Psikolojik üstünlük Galatasaray'da
Haberin Devamı ›
Bursaspor önünde sergilenen takım oyununun yanında bireysel parlamalar göz kamaştırıcıydı. Fenerbahçe’nin puan kaybının oynanan futbol ve tribün canlanmasına katkısı vardır. Ersun Yanal’ın takımlarında ikinci devrelerde yaşanan genel gerileyişin ilk işareti Konyaspor maçında yaşanmıştı. Eskişehir’de sorunlar daha da derinleşti. Fenerbahçe’nin futbolundaki düşüş kadar önemli olan sonuca doğrudan etkili oyunculardaki adale sakatlıklarıdır.
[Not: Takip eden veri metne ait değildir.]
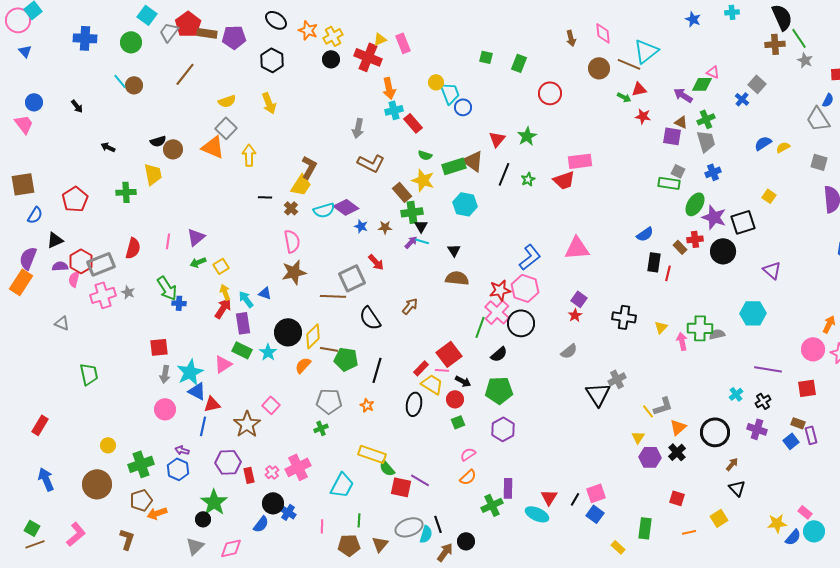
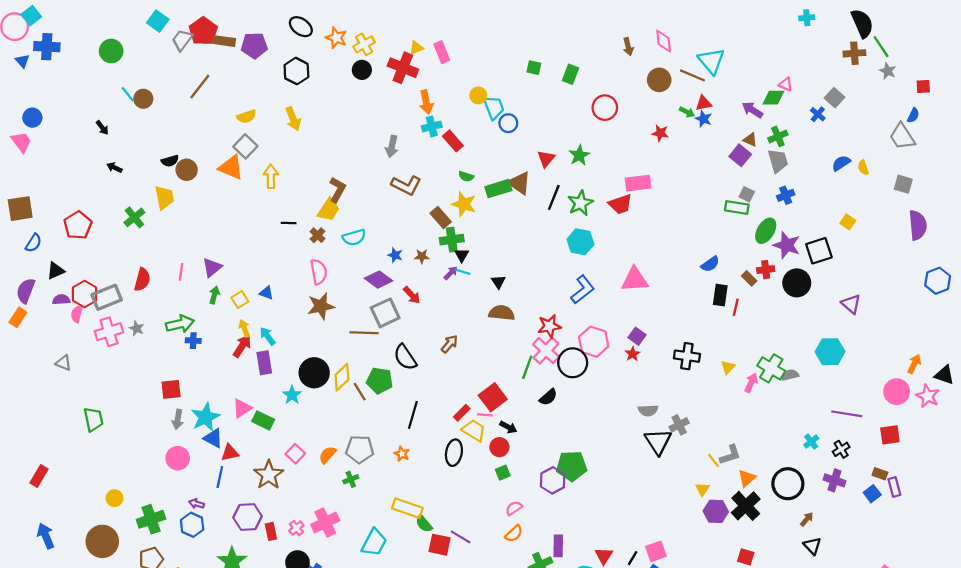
blue star: (693, 19) -> (704, 119), moved
blue cross: (85, 38) -> (47, 47), moved
green circle: (131, 42) -> (111, 51), moved
cyan triangle: (646, 51) -> (711, 61), turned -32
black arrow: (77, 106) -> (102, 128), moved
red star: (643, 116) -> (660, 133), moved
purple square: (672, 136) -> (740, 155), turned 30
yellow semicircle: (783, 147) -> (863, 168), turned -80
green star: (528, 179) -> (580, 203), size x1.6
green cross: (126, 192) -> (134, 217), turned -36
cyan hexagon: (465, 204) -> (580, 242), moved
purple diamond: (346, 207) -> (379, 280), moved
green arrow: (198, 262) -> (214, 295), turned 126
orange rectangle: (21, 282) -> (18, 317), size x0.7
green arrow: (167, 288) -> (180, 324), turned -70
pink hexagon: (525, 288) -> (594, 342), moved
blue triangle: (265, 293) -> (266, 293), moved
green cross: (700, 328) -> (771, 368), turned 30
pink arrow: (682, 341) -> (751, 383), turned 36
brown line: (329, 349) -> (360, 392), turned 48
green rectangle: (242, 350) -> (263, 420), moved
gray semicircle: (569, 351) -> (648, 410), moved, turned 36
green pentagon: (346, 359) -> (380, 381), moved
orange semicircle: (303, 365) -> (327, 455), moved
green pentagon: (499, 390) -> (572, 466), moved
black cross: (677, 452) -> (746, 506), size x1.5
Herhangi bir müdahale olmadan gerçekleşen sorunlar Yanal takımlarındaki eğilimin belirtileri olabilir. Bu nedenle Fenerbahçe’nin 7 puan önde olmasına rağmen yakalanmasını mümkün görüyorum. Sık sık yazdım, Wesley Sneijder’i seyretmek ayrı bir zevktir. Maçlarda kendimi genel oyunu bırakıp Sneijder’in neler yaptığını izlerken yakalıyorum. Özellikle stadyumlarda Galatasaray’ı canlı takip eden okurlarıma Sneijder’i ayağında top yokken dikkatle seyretmelerini öneriyorum. Sneijder maçın her anında kendisini ‘’ulaşılabilir-top atılabilir’’ kılıyor. Sürekli 5 metreden yakın rakip olmayacak biçimde boşa çıkıyor. Galatasaray’da kafasını kaldıran her futbolcu sürekli bomboş bir Sneijder görüyor. Genç futbolculara ise önermeyip Sneijder’i mutlaka izlemeleri gerektiğini belirtiyorum. Hayatlarında idmanlarda göremedikleri eğitimi Sneijder’in hareketlerinden alacaklardır. Dikkat ederseniz Sneijder’in attığı golleri yazmadım bile. Felipe Melo ise şu anda Dünya’nın en iyi ön kesicilerinden biri olduğunu gösteriyor. Savunma ve hücumda kendisinden daha iyi bir Brezilyalı yeryüzünde yoktur. Burak Yılmaz’a kaçırdığı goller nedeniyle kızamıyorum, pozisyona giren her santfor bunu yaşar. Kendisini hücumda gereksiz yaptığı fauller ve zaman zaman verilmeyen paslara takındığı tavır için eleştiriyorum. Bu iki tutumu hem kendisini hem de arkadaşlarını yaralıyor. Sonuç olarak Galatasaray eline geçirdiği psikolojik üstünlüğe sonuca çevirebilir.